Alur Laut Kepulauan Indonesia ALKI Dalam Mendorong Poros Maritim Dunia
Masyarakat Indonesia ada satu aspek yang seringkali dilupakan dari kesepakatan UNCLOS III itu sendiri, yaitu pengesahan tiga jalur Alur Laut Kepulauan Indonesia atau ALKI yang diperuntukkan untuk menjadi jalur perlintasan kapal dan pesawat asing melalui wilayah laut dan udara Indonesia. Dengan disahkannya UNCLOS III oleh pemerintahan Indonesia pada waktu itu, Indonesia memiliki kewajiban untuk dapat menyediakan jalur perlintasan bagi kapal dan pesawat asing. Hal ini dimaksudkan karena mereka harus menempuh perjalanan melalui wilayah laut Indonesia yang kini sudah menjadi laut teritorial, yang secara hukum tidak dapat dilalui tanpa adanya peraturan-peraturan khusus yang mengatur tata cara melalui wilayah laut Indonesia tersebut. Indonesia mengusulkan pembentukan tiga jalur ALKI pada pertengahan tahun 1980-an. Usaha-usaha untuk meratifikasi ALKI di tingkat internasional dilakukan di berbagai forum internasional hingga kemudian disetujui oleh International Maritime Organization atau IMO pada tahun 1998. Pengesahan ALKI oleh IMO tidak serta-merta membuat kedaulatan Indonesia atas wilayah lautnya menjadi aman dan terjamin. Banyak ancaman yang terjadi di wilayah ALKI, baik di laut dan Indonesia, dan berbagai peluang yang seharusnya bisa lebih dimanfaatkan Indonesia agar ALKI dapat digunakan sesuai peruntukannya.

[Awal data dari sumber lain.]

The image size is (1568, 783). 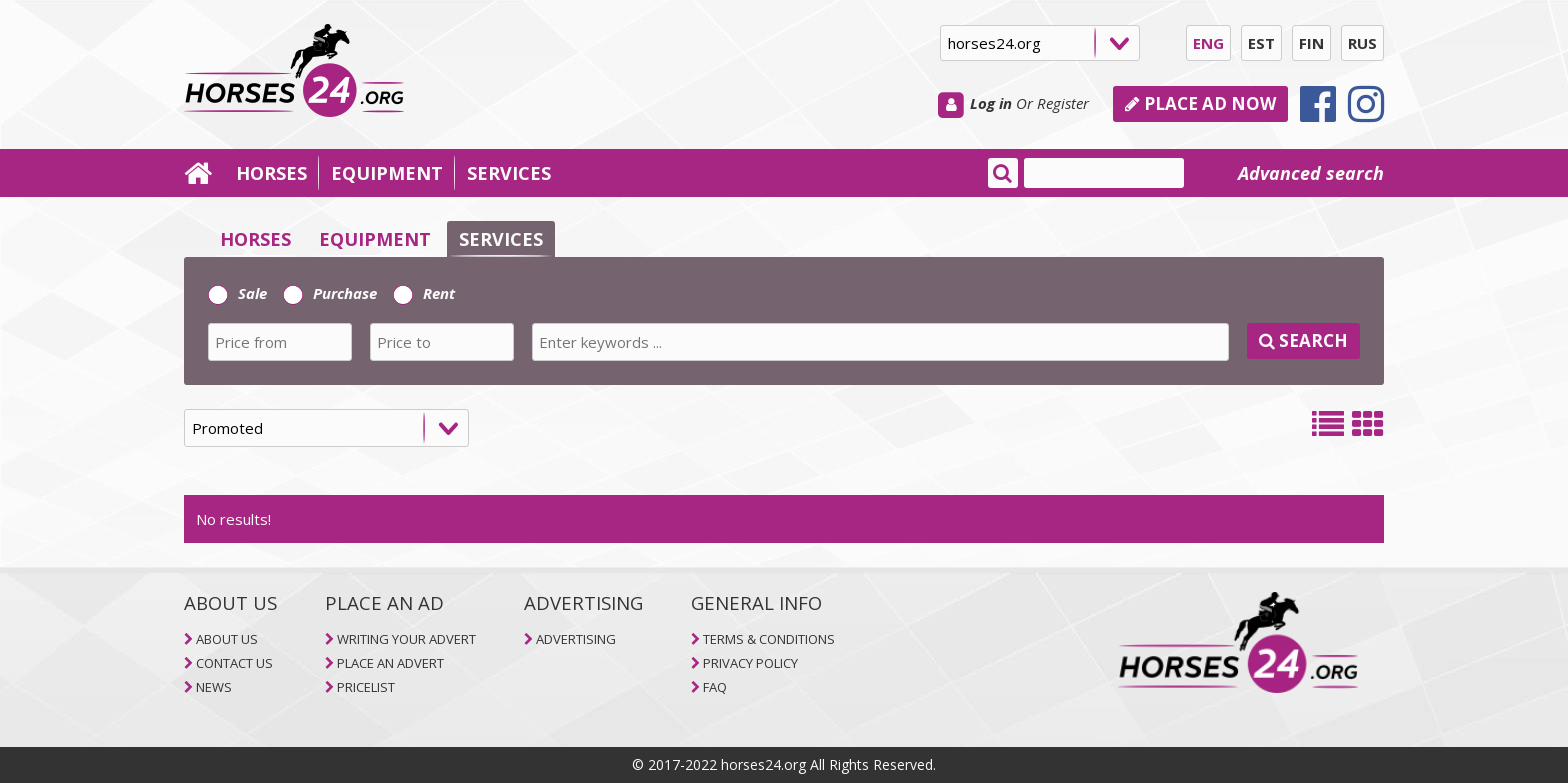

Untuk dapat memahami sejarah dari pembentukan ALKI, benang merah atau dasarnya terletak pada Deklarasi Djuanda yang dikeluarkan pada tanggal 13 Desember 1957. Perdana Menteri Ir. Djuanda Kartawidjaya merumuskannya dalam rangka memperkuat persatuan Indonesia yang pada waktu itu dipandang masih terpecah secara kewilayahannya. Hal ini disebabkan oleh peraturan pemerintah kolonial Belanda yang mengatur tentang laut teritorial yaitu Territoriale Zee en Maritime Kringen Ordonantie atau TZMKO tahun 1939 menyatakan bahwa laut teritorial Indonesia adalah 3 mil dari dihitung dari tiap Pulau. Hal ini tentu menjadikan wilayah Indonesia menjadi sempit dan kapal-kapal asing bebas melayari wilayah laut yang bukan laut teritorial Indonesia. Deklarasi Djuanda kemudian ditetapkan oleh pemerintah Indonesia pada tahun 1960-an sebagai konsep Wawasan Nusantara. Setelah melalui perjuangan panjang pada pertemuan UNCLOS IIII di Montego Bay pada tanggal 10 Desember 1982 Deklarasi Djuanda akhirnya dapat diterima dan Indonesia kemudian memutuskan untuk meratifikasi UNCLOS III bersama 116 negara lainnya.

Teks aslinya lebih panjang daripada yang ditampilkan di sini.